Task item:
In how many lines of these records does the word "minus" appear? Give the number by itself.
**** The data
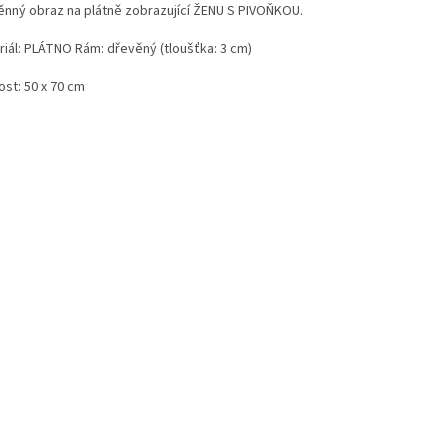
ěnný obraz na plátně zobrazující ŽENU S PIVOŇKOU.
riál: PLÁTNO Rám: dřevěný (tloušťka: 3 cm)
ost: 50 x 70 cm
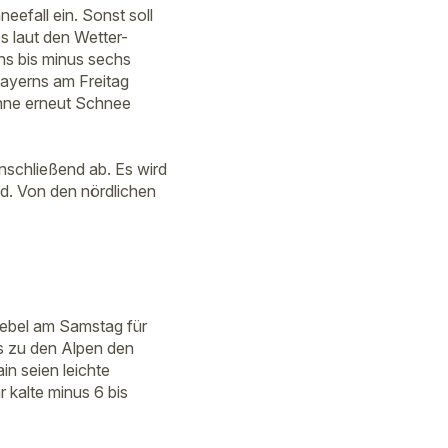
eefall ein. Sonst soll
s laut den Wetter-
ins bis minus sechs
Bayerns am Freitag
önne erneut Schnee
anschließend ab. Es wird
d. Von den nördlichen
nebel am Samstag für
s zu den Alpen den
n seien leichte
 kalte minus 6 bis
********
Reply to the exercise:
2